I also notice other eyes. Unfamiliar faces that appear at the edges of my vision, disappear when I look directly at them, reappear minutes later in different positions. Professional watchers conducting their own surveillance, documenting my behavior and apparent emotional state.
Marcus’s people are already here, already evaluating the opportunity I’m presenting.
I report everything through the nearly invisible earpiece Nikola insisted on, feeding intelligence in real time while maintaining the illusion of a woman gradually losing her grip on the controlled existence she’s inhabited for months.
“Two men by the north entrance,” I murmur while pretending to study a painting. “Expensive suits, but wrong shoes. Security contractor casual.”

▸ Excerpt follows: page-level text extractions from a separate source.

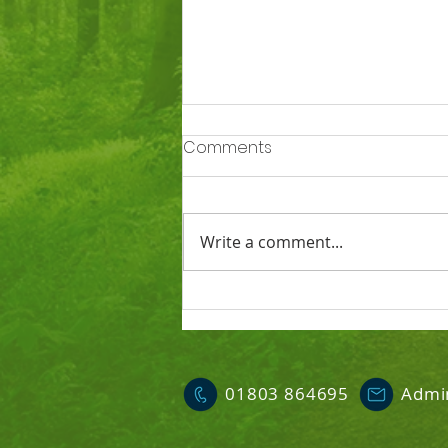
Comments
Write a comment...
Ofsted says Totnes St
John’s is a good school
01803 864695
Admi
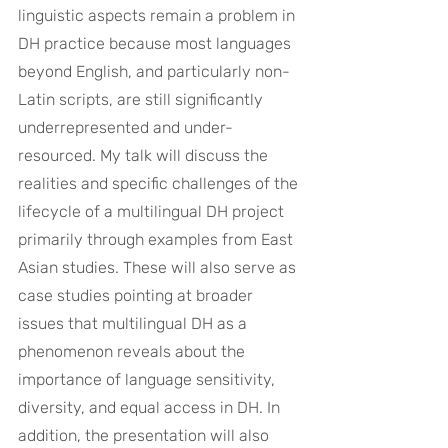
linguistic aspects remain a problem in 
DH practice because most languages 
beyond English, and particularly non-
Latin scripts, are still significantly 
underrepresented and under-
resourced. My talk will discuss the 
realities and specific challenges of the 
lifecycle of a multilingual DH project 
primarily through examples from East 
Asian studies. These will also serve as 
case studies pointing at broader 
issues that multilingual DH as a 
phenomenon reveals about the 
importance of language sensitivity, 
diversity, and equal access in DH. In 
addition, the presentation will also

“Confirmed. We have eyes on them.”
“Woman at table twelve keeps checking her phone every time I move. Professional photographer, but she’s not taking pictures.”
“Documented. Facial recognition in progress.”
The evening continues like a carefully choreographed dance—me performing vulnerability while his team catalogs threats, building a comprehensive picture of Marcus’s surveillance network in real time.
As I prepare to leave, the message arrives.
Not through official channels or direct contact, but through a server at the restaurant who approaches with a champagne flute I didn’t order. Tucked under the base is a card, elegant and expensive, containing nothing but an address and a time.
Tomorrow. 3 PM. Private gallery showing in Tribeca.
An invitation, not a threat. The kind of approach Marcus would use: sophisticated, refined, offering opportunity disguised as cultural engagement.
I pocket the card, finish my wine, and leave the ballroom with the same brave smile I wore coming in. Now it’s tinged with something that could be anticipation or fear, hope or desperation.
In the car, I show Nikola the invitation through the encrypted connection.
“He took the bait,” I tell him.
“Are you ready for this?”
“I’ve been ready since the moment Celeste betrayed me.” I settle back against the leather seats, watching the city blur past the windows. “Tomorrow, Marcus Hale learns that the woman he’s been hunting isn’t prey at all.”
“What is she?”
“Something infinitely more dangerous than he ever imagined.”